D. – Soltanto qualche settimana fa, la Chiesa
ivoriana ha condotto un lavoro di riconciliazione e di mediazione: questo impegno
della Chiesa è ancora in corso?
R. – Ce travail est toujours en cours,
mais… Questo impegno è ancora in corso, ma il problema è che i vescovi non
sono riusciti più ad incontrarsi. Il lavoro è stato fatto. Oggi, nel momento in cui
vi parlo, la circolazione da una regione all’altra è diventata difficile e questo
rende difficoltoso un incontro.
D. – Secondo lei, quale sarebbe la soluzione
migliore per il Paese?
R. – Franchement, personnellement je ne saurais
vous répondre … Francamente, non saprei come risponderle, perché io non
vedo al momento una soluzione.

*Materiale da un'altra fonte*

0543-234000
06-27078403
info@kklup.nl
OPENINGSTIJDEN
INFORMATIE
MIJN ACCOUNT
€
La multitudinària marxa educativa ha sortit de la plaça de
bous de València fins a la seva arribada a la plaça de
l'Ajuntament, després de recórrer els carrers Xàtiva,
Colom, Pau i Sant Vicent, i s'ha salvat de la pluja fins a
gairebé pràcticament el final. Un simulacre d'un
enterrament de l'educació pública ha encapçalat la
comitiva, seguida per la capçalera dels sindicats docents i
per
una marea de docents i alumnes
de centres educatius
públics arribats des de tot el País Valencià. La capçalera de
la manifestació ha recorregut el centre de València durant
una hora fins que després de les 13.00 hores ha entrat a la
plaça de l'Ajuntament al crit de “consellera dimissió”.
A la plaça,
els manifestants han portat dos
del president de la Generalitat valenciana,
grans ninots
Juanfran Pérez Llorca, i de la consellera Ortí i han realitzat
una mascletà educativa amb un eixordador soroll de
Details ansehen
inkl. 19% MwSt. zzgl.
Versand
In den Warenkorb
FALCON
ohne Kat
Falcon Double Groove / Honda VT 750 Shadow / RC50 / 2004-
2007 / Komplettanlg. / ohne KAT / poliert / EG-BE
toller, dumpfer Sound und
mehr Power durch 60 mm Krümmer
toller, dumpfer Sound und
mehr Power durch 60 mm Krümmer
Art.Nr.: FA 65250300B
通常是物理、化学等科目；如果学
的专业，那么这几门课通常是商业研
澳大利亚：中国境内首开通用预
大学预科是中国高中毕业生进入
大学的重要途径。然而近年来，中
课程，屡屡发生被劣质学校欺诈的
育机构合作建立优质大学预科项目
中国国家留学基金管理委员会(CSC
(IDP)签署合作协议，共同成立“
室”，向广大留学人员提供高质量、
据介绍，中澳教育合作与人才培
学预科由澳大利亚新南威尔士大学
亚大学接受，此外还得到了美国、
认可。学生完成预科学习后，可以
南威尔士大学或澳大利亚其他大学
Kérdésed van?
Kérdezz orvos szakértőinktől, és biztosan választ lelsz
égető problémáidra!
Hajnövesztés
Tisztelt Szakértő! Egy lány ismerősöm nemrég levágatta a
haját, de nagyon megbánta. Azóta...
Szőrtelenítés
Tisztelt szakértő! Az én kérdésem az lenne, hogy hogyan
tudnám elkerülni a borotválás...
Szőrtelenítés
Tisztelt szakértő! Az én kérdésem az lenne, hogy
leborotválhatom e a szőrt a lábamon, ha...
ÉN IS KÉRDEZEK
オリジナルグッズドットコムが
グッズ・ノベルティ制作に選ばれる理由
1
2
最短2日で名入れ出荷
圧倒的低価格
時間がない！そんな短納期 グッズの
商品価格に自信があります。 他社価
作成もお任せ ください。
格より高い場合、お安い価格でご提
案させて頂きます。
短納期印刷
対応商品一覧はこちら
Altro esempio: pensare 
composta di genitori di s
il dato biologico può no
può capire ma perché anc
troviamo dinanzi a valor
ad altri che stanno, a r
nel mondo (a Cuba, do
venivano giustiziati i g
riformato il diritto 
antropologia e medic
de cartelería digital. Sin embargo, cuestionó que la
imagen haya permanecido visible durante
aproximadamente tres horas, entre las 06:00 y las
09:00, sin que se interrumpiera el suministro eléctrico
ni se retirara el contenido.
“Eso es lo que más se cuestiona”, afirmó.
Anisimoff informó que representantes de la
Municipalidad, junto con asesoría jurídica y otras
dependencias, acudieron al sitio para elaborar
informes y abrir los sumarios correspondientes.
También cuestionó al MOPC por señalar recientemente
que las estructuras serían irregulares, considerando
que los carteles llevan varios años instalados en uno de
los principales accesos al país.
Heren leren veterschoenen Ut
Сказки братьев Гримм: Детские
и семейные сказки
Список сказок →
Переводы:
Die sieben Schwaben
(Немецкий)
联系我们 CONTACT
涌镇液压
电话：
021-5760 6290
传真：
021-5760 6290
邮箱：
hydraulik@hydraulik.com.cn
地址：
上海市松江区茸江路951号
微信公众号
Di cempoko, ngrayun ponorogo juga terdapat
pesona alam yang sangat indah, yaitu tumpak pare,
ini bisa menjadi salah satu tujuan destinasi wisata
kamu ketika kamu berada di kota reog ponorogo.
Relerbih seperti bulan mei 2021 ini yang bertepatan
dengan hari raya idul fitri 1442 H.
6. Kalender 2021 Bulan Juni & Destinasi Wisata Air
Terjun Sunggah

È vero che come cristiano e come credente non perdo
la speranza, ma politicamente è davvero difficile. (mg)
Proteste dei
coloni in Cisgiordania per lo sgombero di insediamenti illegali Sale rapidamente
la tensione in Cisgiordania dopo il recente avvio di misure da parte del governo israeliano
contro alcuni avamposti illegali ebraici. Ieri, dopo la demolizione di tre edifici
nell'avamposto di Hawat Ghilad (Cisgiordania settentrionale), gruppi di coloni estremisti
si sono abbandonati a violenze sia in Cisgiordania, sia a Gerusalemme, dove hanno
bloccato due arterie. In alcuni insediamenti della Cisgiordania, sono stati affissi
poster in cui si attacca il premier Netanyahu per l’operazione condotta ieri a Hawat
Ghilad. In ogni caso, Netanyahu conferma la determinazione a sgomberare almeno tre
avamposti illegali nei quali vivono un centinaio di famiglie. Ieri, inoltre, Netanyahu
ha avvertito i compagni del Likud che alla luce del grande isolamento internazionale
di Israele non è possibile estendere la presenza ebraica in Cisgiordania, come molti
di loro invece desiderebbero.
Ahmadinejad non vuole “interferenze”
sul caso di Mussavi e Karrubi Si tratta di “un affare interno e nessun Paese
ha il diritto di interferire”. Così il portavoce del Ministero degli esteri di Teheran
sul trasferimento in un carcere segreto dei due leader dell’opposizione iraniana,
Mussavi e Karrubi. Una vicenda, questa, che fa emergere una dicotomia del regime iraniano:
se da una parte, infatti, il presidente Ahmadinejad condanna le repressioni attuate
contro i manifestanti nei Paesi arabi, dall’altra cerca di eliminare le opposizioni
interne. Salvatore Sabatino ne ha parlato con Riccardo Redaelli, docente
di Geopolitica presso l’Università Cattolica di Milano:
R. - Ahmadinejad
sta trasformando la Repubblica islamica dell’Iran in una dittatura totalitaria, molto
più di quanto lo fosse in passato, concentrando il potere nelle sue mani e nelle mani
dei pasdaran, che sono molto più violenti del clero religioso. Dall’altra parte, guarda
con favore alle recenti rivolte perché sono rivolte che hanno abbattuto regimi legati
all’Occidente, che quindi indeboliscono la posizione degli Stati Uniti e dell’occidente
stesso. E soprattutto, confida nel fatto che, dopo il cambio di regime, vi sia un’ascesa
dei movimenti islamisti che guarderebbero all’Iran con maggior simpatia.
D.
– Però si ha l’impressione che le proteste nei Paesi arabi non abbiano attecchito
del tutto in Iran, o almeno, non in maniera così forte come in altri Paesi. Perché?
R.
– Una prima risposta è perché in Iran le proteste già vi erano state quando Ahmadinejad
aveva rivinto le elezioni presidenziali truccando milioni di schede elettorali. Quindi,
l’afflato di protesta contro il governo in Iran c’è già stato e la repressione è stata
molto dura. Un secondo motivo è che la società civile iraniana, proprio perché è più
matura, ha dei movimenti politici di opposizione che sono non violenti, che sono pacifici.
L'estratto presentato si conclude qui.